Wehn I was in Mozambique, I tried to buy stamps and had only a largish bill. The man at the post office told me to come back later, he’d try to get change. I would up with coins from Mozambique, Malawi, Portugal and Angola., all of which were happily accepted later on wherever I tried to spend them. With everybody aware of the proper ex change value of them.

Once when I was a kid, at a store, I received some change that contained a Canadian dime. I immediately recognized that it wasn’t a “real” dime and told the person working there that it wasn’t a real dime.

Her response was, “Oh, that’s a Canadian dime. It’s actually worth slightly more than an American dime. You’re so lucky.”

And I was a kid, so I didn’t have the ability to stand up to an adult the way I should have.

I still think back on that day and think, “Man, what a bitch.” I mean, forcing a Canadian dime on a kid (for whom a dime was a significant amount of money)? That’s just wrong.

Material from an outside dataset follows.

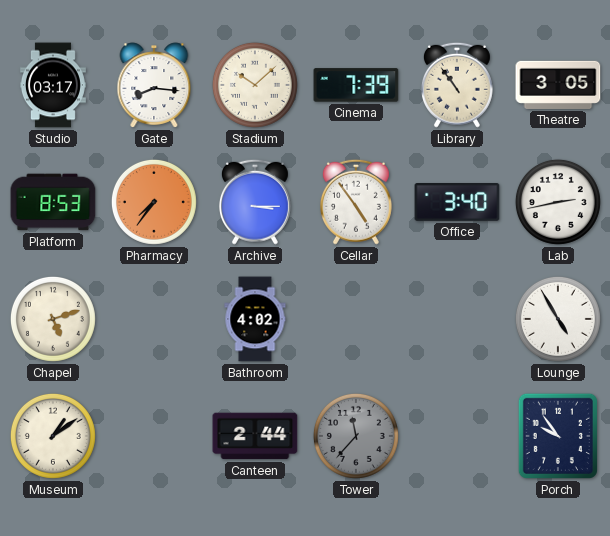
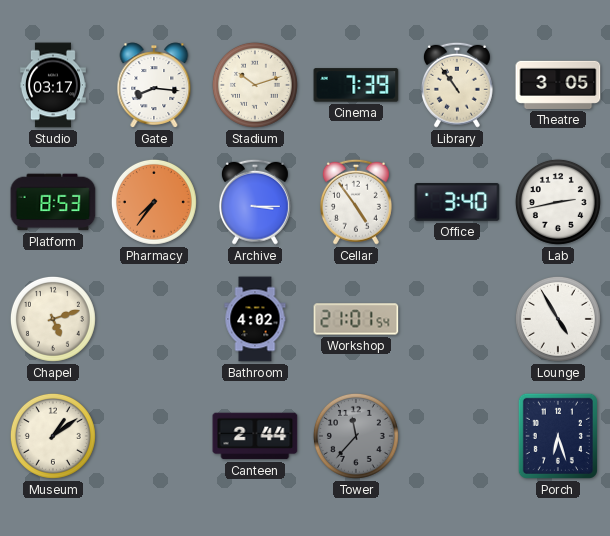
Stadium: 10:08 -> 10:12
Workshop: none -> 21:01
Porch: 9:54 -> 6:27
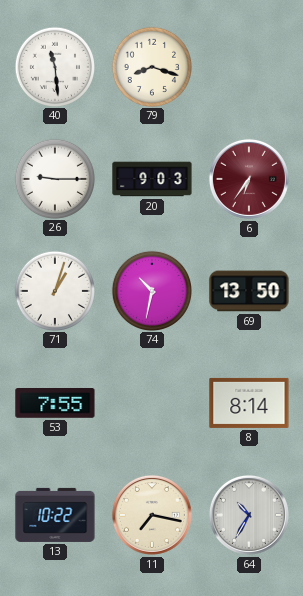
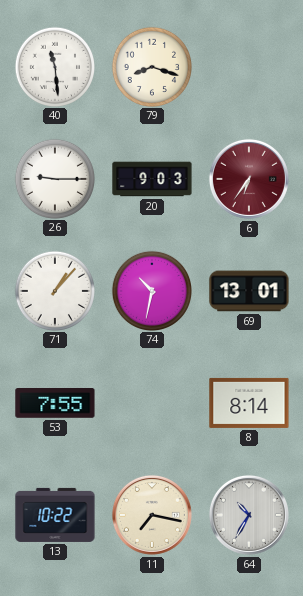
71: 1:03 -> 1:07
69: 13:50 -> 13:01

I was given a 10-yen coin in lieu of an American dime, when I changed planes in Narita Airport about ten years ago. It’s probably still buried in a pile of loose change somewhere.

I was in Malta some years ago and there was a local coin worth about 20p (Irish) that was the same shape and size (as well as depicting a fish) as an Irish 10p coin. The local vending machines took the Irish 10p so I committed about 50p’s worth of fraud in my pursuit of soda pop.

In It All Started with Marx, Richard Armour wrote about Leon Trotsky’s life in New York City. He said Trotsky went to the old Automat on Broadway, where he “sprung a piece of pie with a copper kopek (a Soviet coin like a penny).” In a footnote, Armour added that at that time a kopek was worth “two and one-half bottle tops.” :smiley:

It happens frequently wherever there are international travelers, so I often got foreign currency when I lived in Hawaii. I had a small collection of Japanese, Canadian, and Mexican coins obtained as change, which I eventually threw away.

If it was a scam, well, considering Waikiki prices, I hope they squeezed as much as they could out of it.